Kimberly, I'm not good at keeping secrets:eyebrows: Plus I couldn't resist sharing our excitement.:dance:


----------



## Havtahava (Aug 20, 2006)

We're looking forward to meeting you and Ditto in person finally. 

Oh Kathy, you have noooo idea. He's been my little sidekick and heart-tugger.


----------



## Posh's Mom (Dec 20, 2007)

congrats!

what a cutie pie.

great pictures of the handsome boy, can't wait to hear how all goes.


----------



## Leeann (Feb 28, 2007)

Ditto's Mom said:


> Kimberly, I'm not good at keeping secrets:eyebrows: Plus I couldn't resist sharing our excitement.:dance:


I cant keep secrets either when excited, we will send good vibes for a perfect match although I do not think you will need them


----------



## Scooter's Family (May 23, 2008)

Like anyone could look at him and say, "I don't think so!" He's a doll!


----------



## Evye's Mom (Dec 16, 2008)

What a cutie !!! Congratulations Ditto on your new brother...you will have the time of your life. Congrats to all.


----------



## SMARTY (Apr 19, 2007)

Love the photos, good luck on the road trip. I agree with Ann no one is going to see that baby and say " Not what I'm looking for." It will be love at first sight.


----------



## ls-indy (Apr 10, 2008)

Congrats! He is beautiful and the pics really let his personality shine through.


----------



## Poornima (Jun 29, 2007)

Congratulations! Enjoy the fun of 2 Hav world! He is a cutie.


----------



## good buddy (Feb 20, 2007)

Have a safe trip with those babies Kimberly. Ditto's mom, I hope you got some sleep last night! Have a blast today meeting the new puppy and watching your two interract! I can't imagine you won't want him once he's in your arms but will be excited to hear how it goes! Don't forget to take some pictures please!


----------



## mintchip (Apr 19, 2007)

good buddy said:


> *Have a safe trip with those babies Kimberly. Ditto's mom, I hope you got some sleep last night! Have a blast today meeting the new puppy and watching your two interract! I can't imagine you won't want him once he's in your arms but will be excited to hear how it goes! Don't forget to take some pictures please!*



I agree!
Looking forward to seeing hoto:hoto:


----------



## Jill in Mich (Feb 24, 2008)

What great pictures Kimberly! If Phoenix had half the personality that shines through in those photos he'd still be adorable. Looks like it's going to be Ditto +1. Congratulations and have fun!


----------



## pjewel (Apr 11, 2007)

How exciting! Kimberly I feel for you. I don't know how you let any of them go. What a cutie!


----------



## hedygs (May 23, 2007)

Congratulations! What a sweet young man. Ditto will love his new little brother I'm sure.


----------



## Havtahava (Aug 20, 2006)

Ditto's Mom has some fun days in store for her. She won over Phoenix's heart and mine immediately. Ditto took just a smidge longer to convince since he is his momma's shadow, but it sounds like everything is a hit for all of them. 

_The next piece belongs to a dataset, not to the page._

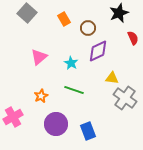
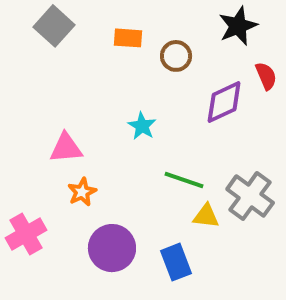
orange rectangle: (64, 19) -> (128, 38), turned -56
purple diamond: (98, 51) -> (224, 102), moved
pink triangle: (39, 57) -> (66, 148), moved, turned 36
yellow triangle: (112, 78) -> (206, 216), moved
green line: (74, 90) -> (184, 180), moved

I drove down there with two pups and both families were even more fabulous than I had expected and the puppies were so excited to meet each of them, so my sister-in-law and I came back home with an empty travel crate.

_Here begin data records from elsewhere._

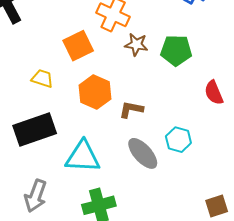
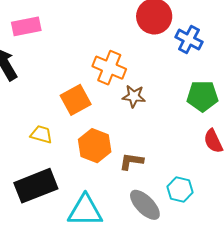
green pentagon: (176, 50) -> (202, 96), moved

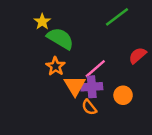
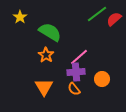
yellow star: (42, 22) -> (20, 17), moved
red semicircle: (138, 55) -> (114, 19), moved
orange triangle: (75, 86) -> (44, 87), moved

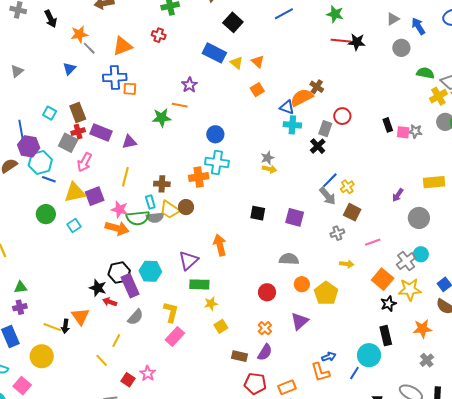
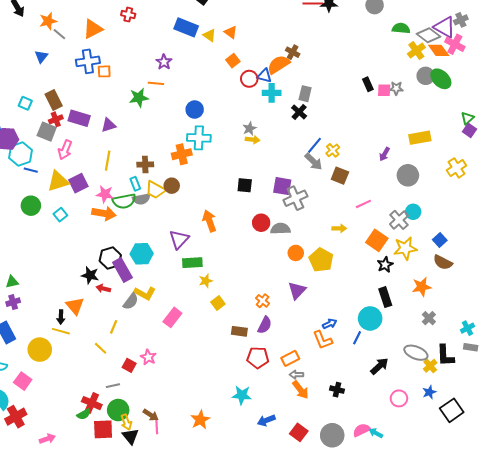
red circle: (342, 116) -> (249, 79), moved
gray cross: (337, 233) -> (295, 198), moved, size x1.6
red circle: (267, 292) -> (261, 223), moved
yellow L-shape: (171, 312) -> (145, 293), moved, turned 110
yellow line: (52, 327) -> (61, 331), moved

I completely forgot to take my camera out of the car, so I don't have any photos to share, but maybe Ditto's Mom will have something in the next week or so.


----------



## Havtahava (Aug 20, 2006)

Jill, those photos only show the teeniest tidbit of his personality. He would be the best ambassador for the breed if he had the opportunity!


----------



## Ditto's Mom (Apr 29, 2007)

What a great day we had yesterday meeting Kimberly, Phoenix, Sirius and SIL Dawnwyn. Phoenix is irresistible and have a few short minutes I knew he was meant to be part of our family.
Ditto and Phoenix slept the entire ride home and never stirred until we pulled into the garage. Then the fun began! Ditto had to show his new brother his toy box. He was very happy to share and Phoenix took advantage and pulled every toy out to investigate. Immediately they started running all through the house each wanting the toy that the other one had. Needless to say we were all tired and finally went to bed around 10:00. Phoenix slept in his crate on the side of my bed while Ditto was in his bed right next to the crate. It was truly a Kodak moment.
Today Phoenix gets to visit Ditto's vet for an exam. When I called for the appointment everyone there cannot wait to meet him.
As soon as I catch my breath I will post pictures of my boys promise.:angel::angel:


----------



## Havtahava (Aug 20, 2006)

Oh, sweet!


----------



## trueblue (Jan 22, 2008)

So happy for you and Ditto to have a new fun puppy to play with. Can't wait to see your pics of the 2 of them. Are you keeping the name Phoenix?


----------



## mintchip (Apr 19, 2007)

:whoo:Thanks for sharing the good news. Glad all went well:whoo:


----------



## marjrc (Jan 13, 2007)

Ann wrote: *"Like anyone could look at him and say, "I don't think so!" He's a doll!"*

If MY boys saw a puppy coming at them with a comb, THEY'D be the ones saying "I don't think so!!" But look at him, what a character! lol

Congratulations, Ditto's mom (what is your name, btw?  ) ! How very exciting!!! So happy to hear Ditto and Phoenix got along well their first day.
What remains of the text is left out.